Depressão

Tratamento que resgata memórias busca aliviar depressão de forma duradoura

Psiquiatra aposta em técnicas que trabalham lembranças e emoções antigas para reduzir recaídas, aliando clínica e neurociência

Por Redação Brazil Health , 07/01/2026

3 min de leitura

Tratamento que resgata memórias busca aliviar depressão de forma duradoura

A depressão segue como um dos maiores desafios de saúde, e cresce o interesse por caminhos que ofereçam mais do que alívio momentâneo. Uma linha terapêutica propõe acessar memórias e emoções antigas para reduzir a volta de padrões que sustentam o sofrimento.

À frente dessa proposta, o psiquiatra e neurocientista Diogo Lara afirma que parte do quadro depressivo está ligada a experiências não integradas no cérebro e no corpo. “O corpo registra o que a mente tenta suprimir”, diz ele, ao relacionar depressão a sofrimento acumulado.

Como funciona a proposta

Lara desenvolveu duas frentes complementares: a Abordagem Integrada da Mente (AIM), que identifica e reorganiza “histórias internas”, e o método INSIDELIC, criado para facilitar o acesso estruturado a conteúdos que influenciam reações atuais.

Segundo o médico, essas ferramentas buscam completar ciclos emocionais interrompidos, integrando lembranças, sensações corporais e significados.
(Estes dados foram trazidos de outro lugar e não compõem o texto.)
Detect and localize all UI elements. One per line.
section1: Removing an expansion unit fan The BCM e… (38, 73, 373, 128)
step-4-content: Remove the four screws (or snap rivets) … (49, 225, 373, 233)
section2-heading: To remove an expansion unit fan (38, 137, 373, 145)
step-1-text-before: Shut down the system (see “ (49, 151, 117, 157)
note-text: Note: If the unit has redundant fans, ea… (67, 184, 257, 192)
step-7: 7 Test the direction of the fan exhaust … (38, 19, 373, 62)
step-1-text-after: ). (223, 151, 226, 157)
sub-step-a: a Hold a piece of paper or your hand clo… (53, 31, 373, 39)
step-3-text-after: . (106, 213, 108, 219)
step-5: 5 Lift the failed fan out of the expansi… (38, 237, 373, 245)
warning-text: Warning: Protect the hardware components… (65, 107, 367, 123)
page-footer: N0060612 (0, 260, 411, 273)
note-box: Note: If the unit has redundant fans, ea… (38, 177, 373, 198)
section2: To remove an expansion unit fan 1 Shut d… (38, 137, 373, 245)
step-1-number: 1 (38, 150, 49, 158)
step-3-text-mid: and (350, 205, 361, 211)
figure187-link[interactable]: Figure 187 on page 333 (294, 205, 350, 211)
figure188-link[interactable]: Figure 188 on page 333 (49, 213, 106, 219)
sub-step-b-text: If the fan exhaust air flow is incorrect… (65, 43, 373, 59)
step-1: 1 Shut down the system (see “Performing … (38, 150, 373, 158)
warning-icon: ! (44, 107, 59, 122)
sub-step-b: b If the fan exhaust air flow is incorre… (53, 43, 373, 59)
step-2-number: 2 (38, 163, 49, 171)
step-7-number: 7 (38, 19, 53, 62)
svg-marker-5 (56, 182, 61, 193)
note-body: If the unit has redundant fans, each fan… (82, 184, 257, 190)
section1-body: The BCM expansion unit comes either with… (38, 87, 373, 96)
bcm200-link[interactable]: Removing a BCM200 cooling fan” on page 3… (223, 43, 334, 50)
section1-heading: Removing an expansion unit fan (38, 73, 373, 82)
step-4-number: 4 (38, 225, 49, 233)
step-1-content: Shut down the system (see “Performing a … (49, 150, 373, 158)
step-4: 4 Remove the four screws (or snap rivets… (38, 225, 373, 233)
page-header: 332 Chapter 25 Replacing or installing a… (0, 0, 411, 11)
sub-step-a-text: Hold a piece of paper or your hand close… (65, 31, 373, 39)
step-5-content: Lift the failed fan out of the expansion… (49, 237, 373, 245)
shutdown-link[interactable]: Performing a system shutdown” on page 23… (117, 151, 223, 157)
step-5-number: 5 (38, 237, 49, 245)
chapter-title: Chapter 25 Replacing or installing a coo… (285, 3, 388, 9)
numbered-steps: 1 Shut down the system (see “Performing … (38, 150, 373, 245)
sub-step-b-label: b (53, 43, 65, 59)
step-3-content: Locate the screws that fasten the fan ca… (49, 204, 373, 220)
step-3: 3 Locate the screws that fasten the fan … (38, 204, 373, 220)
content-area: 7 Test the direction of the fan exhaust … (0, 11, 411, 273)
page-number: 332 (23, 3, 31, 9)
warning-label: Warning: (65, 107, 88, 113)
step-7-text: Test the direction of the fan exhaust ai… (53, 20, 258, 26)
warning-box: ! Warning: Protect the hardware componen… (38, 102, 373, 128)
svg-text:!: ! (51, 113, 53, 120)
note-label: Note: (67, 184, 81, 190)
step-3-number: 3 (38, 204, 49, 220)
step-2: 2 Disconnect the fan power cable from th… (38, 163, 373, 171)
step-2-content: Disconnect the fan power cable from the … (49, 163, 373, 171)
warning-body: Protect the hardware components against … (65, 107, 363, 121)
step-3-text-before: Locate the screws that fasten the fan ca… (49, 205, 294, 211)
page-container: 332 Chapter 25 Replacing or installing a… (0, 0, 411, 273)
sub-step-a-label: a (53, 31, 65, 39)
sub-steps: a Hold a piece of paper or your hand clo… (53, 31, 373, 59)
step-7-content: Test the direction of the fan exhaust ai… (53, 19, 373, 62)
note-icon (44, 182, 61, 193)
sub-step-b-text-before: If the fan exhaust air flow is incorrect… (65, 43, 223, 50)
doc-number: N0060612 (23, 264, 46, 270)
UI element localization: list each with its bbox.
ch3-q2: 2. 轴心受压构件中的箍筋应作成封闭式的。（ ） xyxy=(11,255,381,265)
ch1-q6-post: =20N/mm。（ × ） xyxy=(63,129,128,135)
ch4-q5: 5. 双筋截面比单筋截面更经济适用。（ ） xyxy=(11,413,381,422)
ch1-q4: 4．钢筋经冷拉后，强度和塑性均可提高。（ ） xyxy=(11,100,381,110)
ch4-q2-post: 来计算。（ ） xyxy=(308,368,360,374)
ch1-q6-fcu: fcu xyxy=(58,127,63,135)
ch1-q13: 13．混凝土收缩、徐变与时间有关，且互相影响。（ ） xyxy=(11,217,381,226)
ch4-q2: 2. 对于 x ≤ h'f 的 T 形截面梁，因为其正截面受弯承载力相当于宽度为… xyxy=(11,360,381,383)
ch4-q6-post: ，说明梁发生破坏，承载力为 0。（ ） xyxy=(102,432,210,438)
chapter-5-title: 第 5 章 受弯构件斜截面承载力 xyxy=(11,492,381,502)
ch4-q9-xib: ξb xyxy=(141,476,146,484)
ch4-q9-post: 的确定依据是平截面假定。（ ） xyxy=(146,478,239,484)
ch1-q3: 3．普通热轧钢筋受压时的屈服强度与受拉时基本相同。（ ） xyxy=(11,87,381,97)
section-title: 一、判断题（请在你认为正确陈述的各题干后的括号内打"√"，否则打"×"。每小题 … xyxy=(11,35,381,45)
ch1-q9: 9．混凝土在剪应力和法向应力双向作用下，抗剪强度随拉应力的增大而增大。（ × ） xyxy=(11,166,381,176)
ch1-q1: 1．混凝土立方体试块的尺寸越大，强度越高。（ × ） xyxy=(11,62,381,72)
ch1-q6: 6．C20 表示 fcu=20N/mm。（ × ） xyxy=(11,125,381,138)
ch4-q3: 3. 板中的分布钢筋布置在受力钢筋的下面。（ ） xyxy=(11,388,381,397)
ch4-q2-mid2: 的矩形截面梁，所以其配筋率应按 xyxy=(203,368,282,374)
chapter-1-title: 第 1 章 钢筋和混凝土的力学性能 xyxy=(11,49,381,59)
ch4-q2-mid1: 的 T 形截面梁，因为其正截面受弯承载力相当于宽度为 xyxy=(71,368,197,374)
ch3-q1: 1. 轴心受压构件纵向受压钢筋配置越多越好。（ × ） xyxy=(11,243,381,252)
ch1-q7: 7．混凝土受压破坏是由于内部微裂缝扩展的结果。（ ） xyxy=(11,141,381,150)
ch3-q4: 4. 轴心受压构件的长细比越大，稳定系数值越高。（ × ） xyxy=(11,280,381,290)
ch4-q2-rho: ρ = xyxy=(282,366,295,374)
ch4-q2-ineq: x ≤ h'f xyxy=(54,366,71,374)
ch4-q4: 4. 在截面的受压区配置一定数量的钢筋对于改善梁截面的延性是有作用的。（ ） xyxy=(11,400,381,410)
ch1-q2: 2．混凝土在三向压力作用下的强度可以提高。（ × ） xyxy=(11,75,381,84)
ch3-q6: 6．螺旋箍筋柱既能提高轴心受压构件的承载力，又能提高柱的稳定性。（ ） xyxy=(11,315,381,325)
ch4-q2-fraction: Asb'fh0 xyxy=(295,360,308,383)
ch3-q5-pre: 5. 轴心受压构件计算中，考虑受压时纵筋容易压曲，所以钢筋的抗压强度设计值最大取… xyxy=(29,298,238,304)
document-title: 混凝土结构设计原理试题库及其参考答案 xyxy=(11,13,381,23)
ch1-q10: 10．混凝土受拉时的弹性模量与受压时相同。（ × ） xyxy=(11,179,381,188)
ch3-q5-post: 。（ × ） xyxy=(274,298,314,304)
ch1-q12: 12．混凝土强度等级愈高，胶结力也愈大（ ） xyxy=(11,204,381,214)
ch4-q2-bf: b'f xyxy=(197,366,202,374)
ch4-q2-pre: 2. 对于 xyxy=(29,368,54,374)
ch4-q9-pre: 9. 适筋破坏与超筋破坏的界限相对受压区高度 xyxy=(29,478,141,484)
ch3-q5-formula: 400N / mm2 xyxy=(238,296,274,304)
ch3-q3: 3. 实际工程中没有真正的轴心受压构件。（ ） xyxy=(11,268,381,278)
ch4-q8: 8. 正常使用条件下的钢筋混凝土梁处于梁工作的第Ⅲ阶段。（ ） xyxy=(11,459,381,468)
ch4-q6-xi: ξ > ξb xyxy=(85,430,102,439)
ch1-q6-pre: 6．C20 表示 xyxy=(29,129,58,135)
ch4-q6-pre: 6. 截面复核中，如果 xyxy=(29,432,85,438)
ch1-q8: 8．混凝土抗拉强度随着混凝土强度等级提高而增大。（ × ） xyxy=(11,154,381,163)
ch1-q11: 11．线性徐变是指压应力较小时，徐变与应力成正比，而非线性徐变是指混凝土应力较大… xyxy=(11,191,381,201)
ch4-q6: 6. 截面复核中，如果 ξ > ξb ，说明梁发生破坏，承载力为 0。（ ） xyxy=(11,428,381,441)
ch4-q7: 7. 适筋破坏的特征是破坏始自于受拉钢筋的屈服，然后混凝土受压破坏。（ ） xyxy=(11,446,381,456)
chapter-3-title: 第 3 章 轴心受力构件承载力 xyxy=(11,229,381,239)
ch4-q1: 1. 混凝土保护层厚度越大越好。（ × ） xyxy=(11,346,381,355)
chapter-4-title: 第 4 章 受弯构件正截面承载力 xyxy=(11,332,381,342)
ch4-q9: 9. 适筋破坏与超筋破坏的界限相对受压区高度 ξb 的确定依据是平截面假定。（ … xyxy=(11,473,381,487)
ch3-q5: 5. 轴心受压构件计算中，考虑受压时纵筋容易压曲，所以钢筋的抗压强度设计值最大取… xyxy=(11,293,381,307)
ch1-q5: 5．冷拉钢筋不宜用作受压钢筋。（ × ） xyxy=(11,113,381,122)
A ideia é diminuir a ativação de circuitos ligados à retração, culpa e perda de energia.

“Se só mexermos no que aparece hoje, o alívio tende a ser parcial, sem transformar o padrão de fundo”, avalia o psiquiatra, ao defender intervenções que alcancem a raiz emocional do sofrimento.

Resultados relatados

Em atendimentos e retiros terapêuticos, a equipe relata redução de sintomas, retomada de disposição e revisão de narrativas que orientam decisões e vínculos. Os relatos incluem maior clareza sobre gatilhos e escolhas.

Para Lara, a virada ocorre quando o cérebro processa o que ficou represado. “A mudança acontece quando as emoções são processadas e liberadas, deixando de comandar o funcionamento interno”, afirma.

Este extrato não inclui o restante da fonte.